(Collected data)
**********

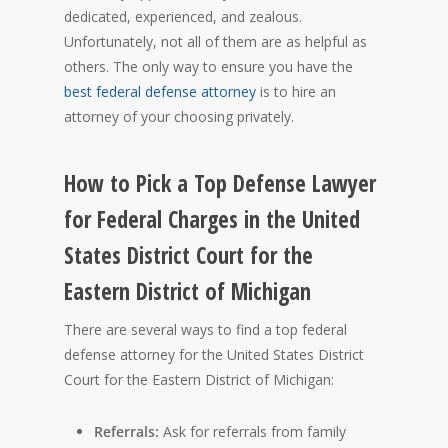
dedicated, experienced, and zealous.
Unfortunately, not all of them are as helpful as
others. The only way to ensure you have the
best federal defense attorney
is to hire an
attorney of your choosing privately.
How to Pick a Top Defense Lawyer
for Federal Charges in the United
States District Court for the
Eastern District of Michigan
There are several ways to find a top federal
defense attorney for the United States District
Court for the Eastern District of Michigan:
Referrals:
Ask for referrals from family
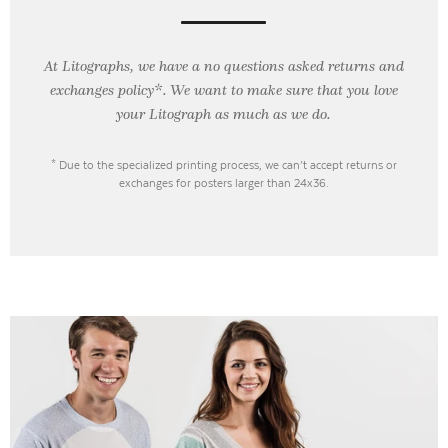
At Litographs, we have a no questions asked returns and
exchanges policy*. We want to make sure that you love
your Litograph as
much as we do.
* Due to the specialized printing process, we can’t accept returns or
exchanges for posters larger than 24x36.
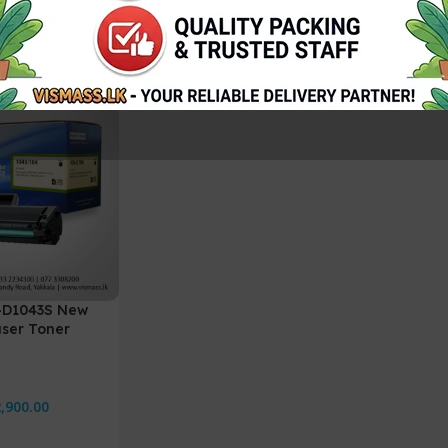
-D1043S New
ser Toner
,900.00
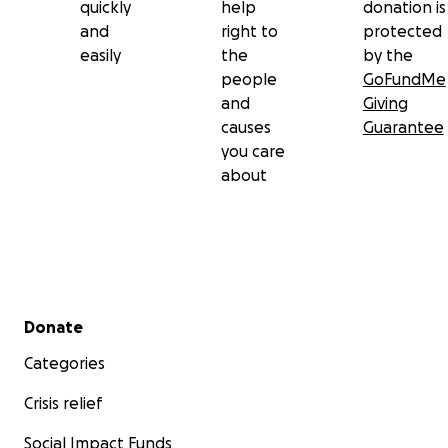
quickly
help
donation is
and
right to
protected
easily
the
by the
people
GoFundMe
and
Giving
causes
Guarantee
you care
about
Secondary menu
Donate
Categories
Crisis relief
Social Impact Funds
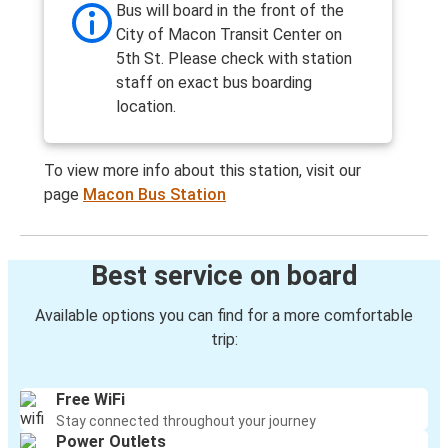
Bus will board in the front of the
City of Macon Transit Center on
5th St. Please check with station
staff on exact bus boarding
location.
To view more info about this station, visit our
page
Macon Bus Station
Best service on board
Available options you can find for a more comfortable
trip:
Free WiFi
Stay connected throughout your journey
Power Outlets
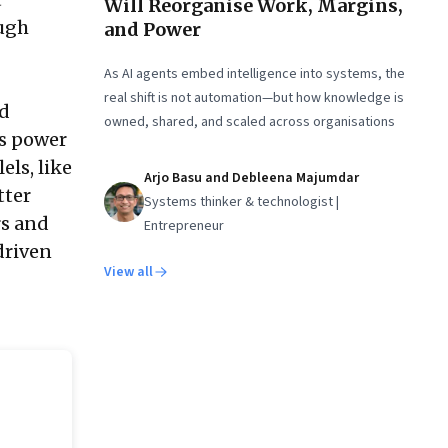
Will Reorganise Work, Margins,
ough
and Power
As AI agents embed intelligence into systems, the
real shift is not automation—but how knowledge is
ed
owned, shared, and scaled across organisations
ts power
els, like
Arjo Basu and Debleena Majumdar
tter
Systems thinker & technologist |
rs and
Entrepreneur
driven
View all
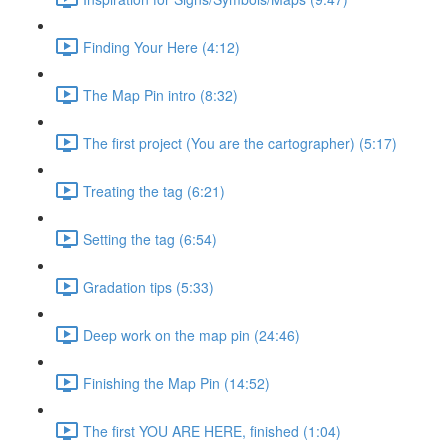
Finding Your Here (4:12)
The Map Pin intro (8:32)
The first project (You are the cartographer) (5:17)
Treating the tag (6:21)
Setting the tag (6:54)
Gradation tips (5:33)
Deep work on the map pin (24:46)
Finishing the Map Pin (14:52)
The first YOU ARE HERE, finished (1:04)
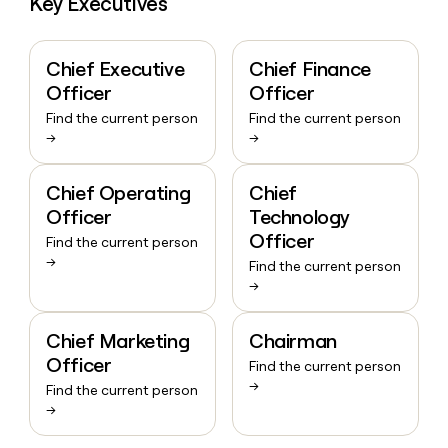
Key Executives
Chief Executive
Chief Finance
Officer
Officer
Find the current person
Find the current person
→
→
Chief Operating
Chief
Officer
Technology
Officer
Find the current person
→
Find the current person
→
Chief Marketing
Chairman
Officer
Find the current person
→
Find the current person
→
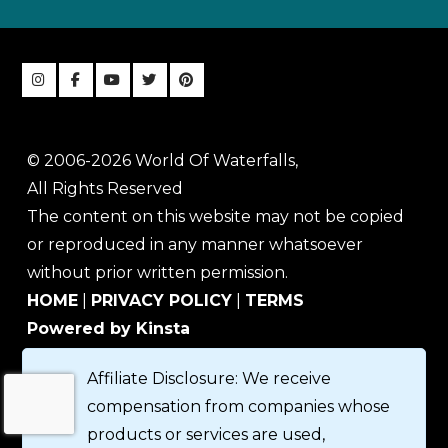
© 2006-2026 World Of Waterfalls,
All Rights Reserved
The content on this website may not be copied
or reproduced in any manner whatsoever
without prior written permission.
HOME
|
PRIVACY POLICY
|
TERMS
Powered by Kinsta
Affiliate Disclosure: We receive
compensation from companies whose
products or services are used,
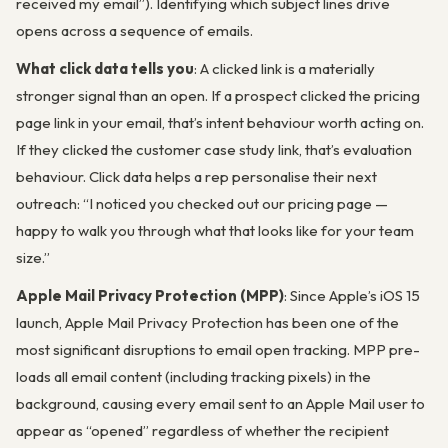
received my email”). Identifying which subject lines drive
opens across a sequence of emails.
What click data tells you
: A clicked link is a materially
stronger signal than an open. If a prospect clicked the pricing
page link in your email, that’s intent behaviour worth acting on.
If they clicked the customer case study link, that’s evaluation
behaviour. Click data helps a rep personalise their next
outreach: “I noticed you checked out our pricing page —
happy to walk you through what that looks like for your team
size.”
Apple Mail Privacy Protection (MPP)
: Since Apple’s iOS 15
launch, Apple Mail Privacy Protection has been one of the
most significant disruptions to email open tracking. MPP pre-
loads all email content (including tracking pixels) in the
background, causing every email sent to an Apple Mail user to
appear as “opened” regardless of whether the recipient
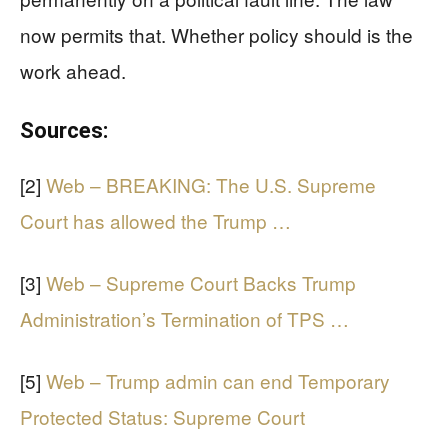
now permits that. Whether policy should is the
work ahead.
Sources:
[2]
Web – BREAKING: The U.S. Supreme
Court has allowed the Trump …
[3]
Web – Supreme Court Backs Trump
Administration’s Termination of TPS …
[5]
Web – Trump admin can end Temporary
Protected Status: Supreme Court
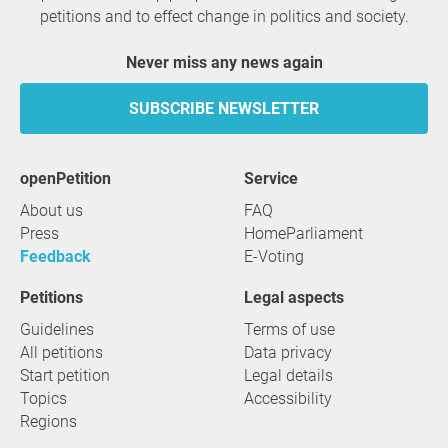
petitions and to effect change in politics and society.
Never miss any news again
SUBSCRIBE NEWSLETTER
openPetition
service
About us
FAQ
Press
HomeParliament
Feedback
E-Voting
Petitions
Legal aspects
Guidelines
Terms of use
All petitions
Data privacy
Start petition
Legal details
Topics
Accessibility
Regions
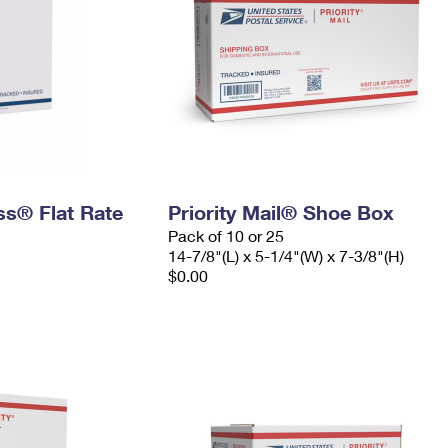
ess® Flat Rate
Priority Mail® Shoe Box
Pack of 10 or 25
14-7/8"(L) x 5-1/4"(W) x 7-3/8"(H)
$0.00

**********

Exercise requirements: Output exactly the lines above, beginning at the one with "-D1043S New" and stopping after the one with "The first YOU ARE HERE, finished (1:04)". Pictures are to be omitted.

Answer area:
-D1043S New
ser Toner
,900.00
quickly
help
donation is
and
right to
protected
easily
the
by the
people
GoFundMe
and
Giving
causes
Guarantee
you care
about
Secondary menu
Donate
Categories
Crisis relief
Social Impact Funds
Bus will board in the front of the
City of Macon Transit Center on
5th St. Please check with station
staff on exact bus boarding
location.
To view more info about this station, visit our
page
Macon Bus Station
Best service on board
Available options you can find for a more comfortable
trip:
Free WiFi
Stay connected throughout your journey
Power Outlets
Will Reorganise Work, Margins,
ough
and Power
As AI agents embed intelligence into systems, the
real shift is not automation—but how knowledge is
ed
owned, shared, and scaled across organisations
ts power
els, like
Arjo Basu and Debleena Majumdar
tter
Systems thinker & technologist |
rs and
Entrepreneur
driven
View all
Finding Your Here (4:12)
The Map Pin intro (8:32)
The first project (You are the cartographer) (5:17)
Treating the tag (6:21)
Setting the tag (6:54)
Gradation tips (5:33)
Deep work on the map pin (24:46)
Finishing the Map Pin (14:52)
The first YOU ARE HERE, finished (1:04)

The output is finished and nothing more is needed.